Numis has its own industry teams. But because they are UK and broker-focused there is little overlap with Deutsche’s global industry teams. Deutsche’s ability to provide event-driven financing across ECM and M&A is an obvious benefit, as is its broader strength across the full suite of financing products.
Beyond corporate finance, Deutsche also thinks its global credit financing and solutions team, which sits within its markets business, could be especially relevant for Numis’s roster of mid-cap clients.
Rivals have been quick to suggest that there is a chasm in terms of culture between the two banks, but the management teams of Deutsche and Numis say they quickly found common ground in their takeover talks. This was greatly helped by the fact that both had what the other craved.
Gauging the client reaction
Still, when the deal was signed in April, Mitchinson and Numis co-CEO Alex Ham were keen to gauge the reaction of their clients.
Mitchinson says: “From the moment the deal was announced, we were pretty busy getting out and talking to our corporate clients about the transaction and the reaction was very good. Clients wanted reassurance that we will continue to have the same energy, enthusiasm, people and service culture that they really prize.

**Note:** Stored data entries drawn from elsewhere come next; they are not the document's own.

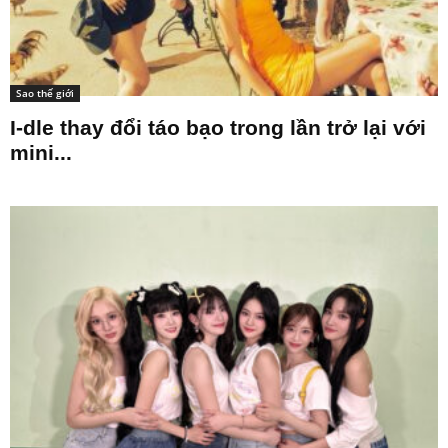
Sao thế giới
I-dle thay đổi táo bạo trong lần trở lại với
mini...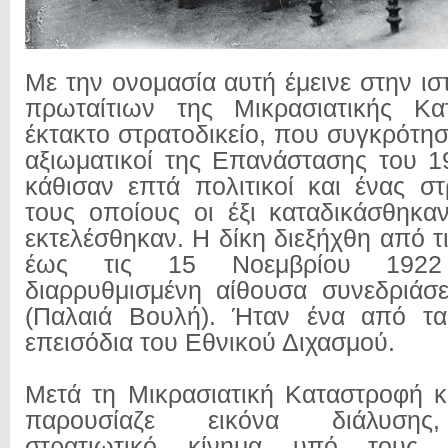
Με την ονομασία αυτή έμεινε στην ισ
πρωταίτιων της Μικρασιατικής Κ
έκτακτο στρατοδικείο, που συγκρότησα
αξιωματικοί της Επανάστασης του 1
κάθισαν επτά πολιτικοί και ένας στ
τους οποίους οι έξι καταδικάσθηκα
εκτελέσθηκαν. Η δίκη διεξήχθη από 
έως τις 15 Νοεμβρίου 1922
διαρρυθμισμένη αίθουσα συνεδριάσ
(Παλαιά Βουλή). Ήταν ένα από τα
επεισόδια του Εθνικού Διχασμού.
Μετά τη Μικρασιατική Καταστροφή 
παρουσίαζε εικόνα διάλυσης
στρατιωτικό κίνημα υπό τους σ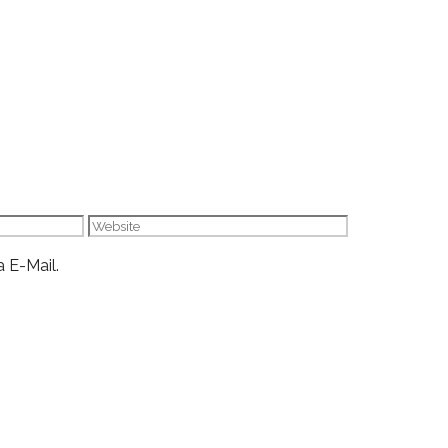
Website
 E-Mail.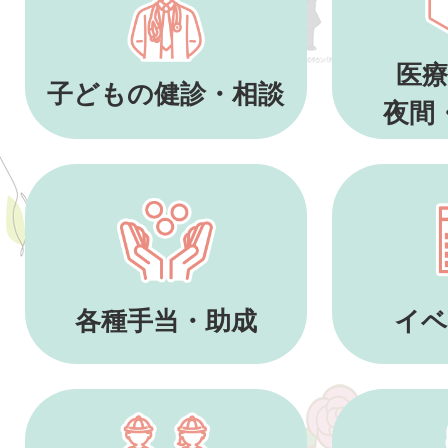
医療
子どもの健診・相談
夜間
各種手当・助成
イベ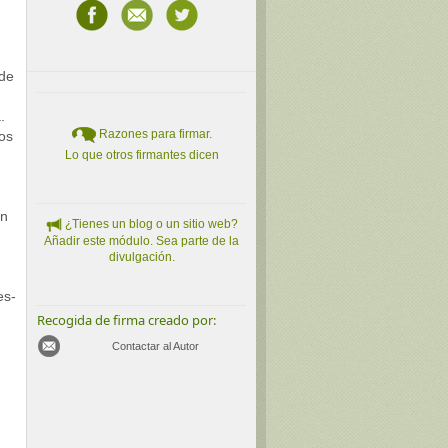
 de
.
Razones para firmar.
os
Lo que otros firmantes dicen
en
¿Tienes un blog o un sitio web?
Añadir este módulo. Sea parte de la
divulgación.
es-
Recogida de firma creado por:
Contactar al Autor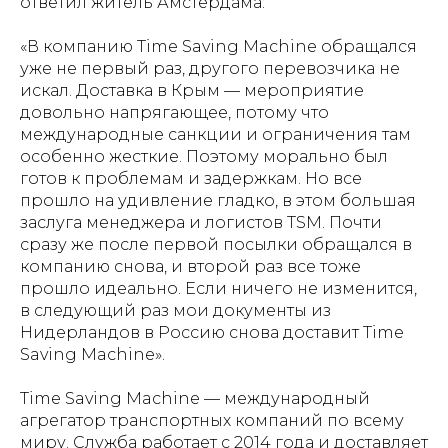
ответил житель Амстердама:
«В компанию Time Saving Machine обращался
уже не первый раз, другого перевозчика не
искал. Доставка в Крым — мероприятие
довольно напрягающее, потому что
международные санкции и ограничения там
особенно жесткие. Поэтому морально был
готов к проблемам и задержкам. Но все
прошло на удивление гладко, в этом большая
заслуга менеджера и логистов TSM. Почти
сразу же после первой посылки обращался в
компанию снова, и второй раз все тоже
прошло идеально. Если ничего не изменится,
в следующий раз мои документы из
Нидерландов в Россию снова доставит Time
Saving Machine».
Time Saving Machine — международный
агрегатор транспортных компаний по всему
миру. Служба работает с 2014 года и доставляет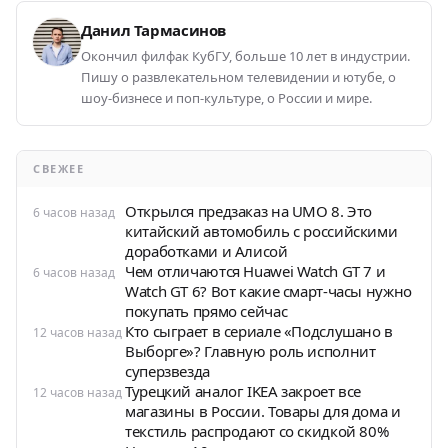
Данил Тармасинов
Окончил филфак КубГУ, больше 10 лет в индустрии.
Пишу о развлекательном телевидении и ютубе, о
шоу-бизнесе и поп-культуре, о России и мире.
СВЕЖЕЕ
Открылся предзаказ на UMO 8. Это
6 часов назад
китайский автомобиль с российскими
доработками и Алисой
Чем отличаются Huawei Watch GT 7 и
6 часов назад
Watch GT 6? Вот какие смарт-часы нужно
покупать прямо сейчас
Кто сыграет в сериале «Подслушано в
12 часов назад
Выборге»? Главную роль исполнит
суперзвезда
Турецкий аналог IKEA закроет все
12 часов назад
магазины в России. Товары для дома и
текстиль распродают со скидкой 80%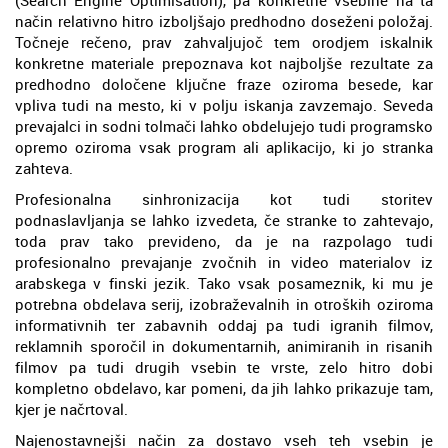
način relativno hitro izboljšajo predhodno doseženi položaj.
Točneje rečeno, prav zahvaljujoč tem orodjem iskalnik
konkretne materiale prepoznava kot najboljše rezultate za
predhodno določene ključne fraze oziroma besede, kar
vpliva tudi na mesto, ki v polju iskanja zavzemajo. Seveda
prevajalci in sodni tolmači lahko obdelujejo tudi programsko
opremo oziroma vsak program ali aplikacijo, ki jo stranka
zahteva.
Profesionalna sinhronizacija kot tudi storitev
podnaslavljanja se lahko izvedeta, če stranke to zahtevajo,
toda prav tako prevideno, da je na razpolago tudi
profesionalno prevajanje zvočnih in video materialov iz
arabskega v finski jezik. Tako vsak posameznik, ki mu je
potrebna obdelava serij, izobraževalnih in otroških oziroma
informativnih ter zabavnih oddaj pa tudi igranih filmov,
reklamnih sporočil in dokumentarnih, animiranih in risanih
filmov pa tudi drugih vsebin te vrste, zelo hitro dobi
kompletno obdelavo, kar pomeni, da jih lahko prikazuje tam,
kjer je načrtoval.
Najenostavnejši način za dostavo vseh teh vsebin je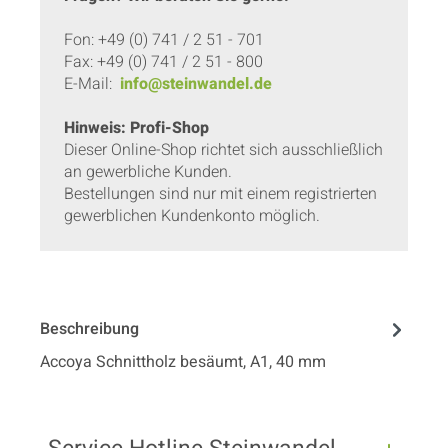
Fon: +49 (0) 741 / 2 51 - 701
Fax: +49 (0) 741 / 2 51 - 800
E-Mail:
info@steinwandel.de
Hinweis: Profi-Shop
Dieser Online-Shop richtet sich ausschließlich
an gewerbliche Kunden.
Bestellungen sind nur mit einem registrierten
gewerblichen Kundenkonto möglich.
Beschreibung
Accoya Schnittholz besäumt, A1, 40 mm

“On top of that, if we can offer them more solutions when they want them, they see that as a win-win. Clients have urged us not to forget why they appointed us in the first place, and it has been a case of reassuring them we are going to continue to provide brilliant research with great distribution. It’s something we will have to prove over time but that’s absolutely the plan.”
Johnsson adds: “We want to preserve the Numis culture at all costs and expand it by contributing some of our bankers into the same culture. Their high levels of client service are really impressive, and we want to change as little of it as possible.”
Co-heads lead the way
The approach it has taken in combining the businesses evokes memories of how JP Morgan constructed its joint venture with Cazenove in 2005 — a deal that has provided a rare blueprint for a successful investment banking acquisition. JP Morgan retained the Cazenove brand and management and moved its staff across.

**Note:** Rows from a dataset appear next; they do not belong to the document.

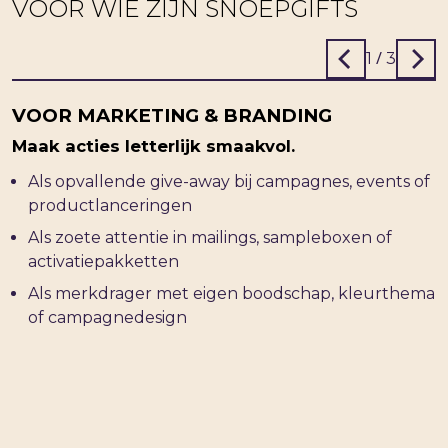
VOOR WIE ZIJN SNOEPGIFTS
/
1
3
VOOR MARKETING & BRANDING
Maak acties letterlijk smaakvol.
Als opvallende give-away bij campagnes, events of
productlanceringen
Als zoete attentie in mailings, sampleboxen of
activatiepakketten
Als merkdrager met eigen boodschap, kleurthema
of campagnedesign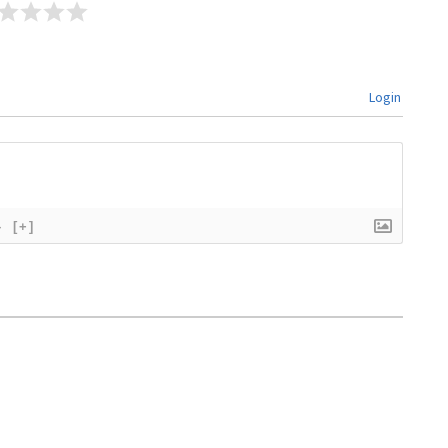
Login
}
[+]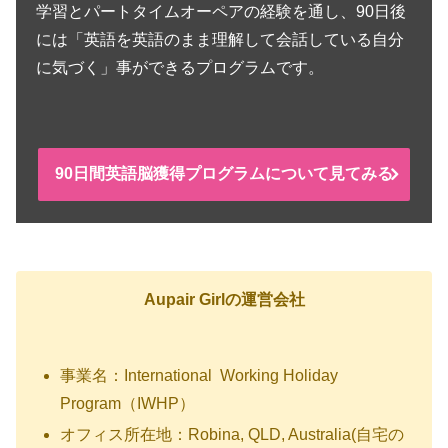
学習とパートタイムオーペアの経験を通し、90日後
には「英語を英語のまま理解して会話している自分
に気づく」事ができるプログラムです。
90日間英語脳獲得プログラムについて見てみる
Aupair Girlの運営会社
事業名：International Working Holiday
Program（IWHP）
オフィス所在地：Robina, QLD, Australia(自宅の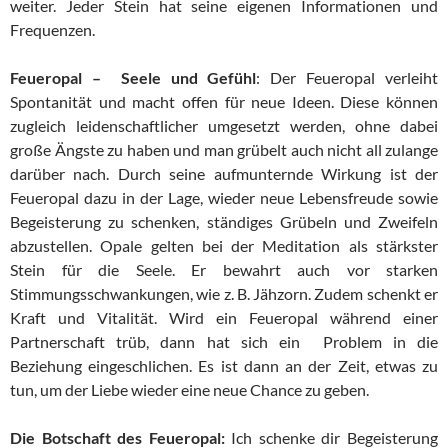
weiter. Jeder Stein hat seine eigenen Informationen und
Frequenzen.
Feueropal – Seele und Gefühl
: Der Feueropal verleiht
Spontanität und macht offen für neue Ideen. Diese können
zugleich leidenschaftlicher umgesetzt werden, ohne dabei
große Ängste zu haben und man grübelt auch nicht all zulange
darüber nach. Durch seine aufmunternde Wirkung ist der
Feueropal dazu in der Lage, wieder neue Lebensfreude sowie
Begeisterung zu schenken, ständiges Grübeln und Zweifeln
abzustellen. Opale gelten bei der Meditation als stärkster
Stein für die Seele. Er bewahrt auch vor starken
Stimmungsschwankungen, wie z. B. Jähzorn. Zudem schenkt er
Kraft und Vitalität. Wird ein Feueropal während einer
Partnerschaft trüb, dann hat sich ein Problem in die
Beziehung eingeschlichen. Es ist dann an der Zeit, etwas zu
tun, um der Liebe wieder eine neue Chance zu geben.
Die Botschaft des Feueropal:
Ich schenke dir Begeisterung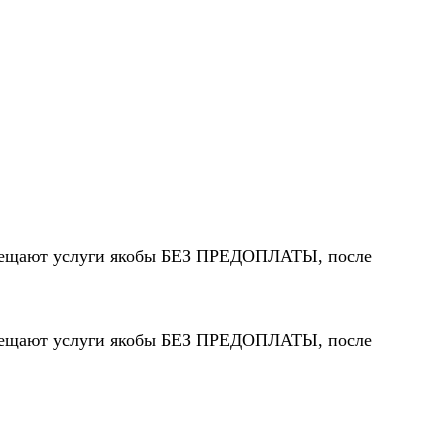
 обещают услуги якобы БЕЗ ПРЕДОПЛАТЫ, после
 обещают услуги якобы БЕЗ ПРЕДОПЛАТЫ, после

Deutsche has followed this playbook. From the branding to the senior management, this is collaborative exercise. Mitchinson and Ham, the former co-CEOs of Numis, retain their roles in Deutsche Numis, with Johnsson as chairman. The management team comprises co-heads from each business. Dan Ross, who joined Deutsche from Barclays two years ago, will run investment banking at Deutsche Numis along with James Taylor, his counterpart at Numis. Lewis Burnett, who ran corporate broking at Deutsche, moves across to Deutsche Numis as co-head alongside Mark Lander.
Equity capital markets is run jointly by Mark Hankinson from Deutsche and Jamie Loughborough at Numis. Meanwhile Numis banker Stuart Ord co-heads M&A with Oliver Ives from Deutsche.
In any co-head structure, collaboration and trust are vital. Then it’s up to the team to convince clients where Numis serves as a broker to a company that it has a sufficiently compelling offer for them to shift allegiances from their incumbent advisers or financing banks.
European banks have steadily lost ground to US rivals in ECM over the past decade but for Deutsche this was compounded by its 2019 restructuring, which hampered its ability to win senior roles on IPOs and rights issues. In addition, a slew of blue-chip companies such as Unilever, IAG and Whitbread replaced it as broker, as senior bankers quit for rivals.
But four years on it looks well positioned for the next upturn. Rivals will look to capitalise on any fallout from the integration but in private they agree that Deutsche has made the right acquisition to revive its UK fortunes. Too many banking mergers have failed because they were executed in haste at the top of the cycle. But as well as being a good fit, the acquisition by Deutsche of Numis looks to be perfectly timed.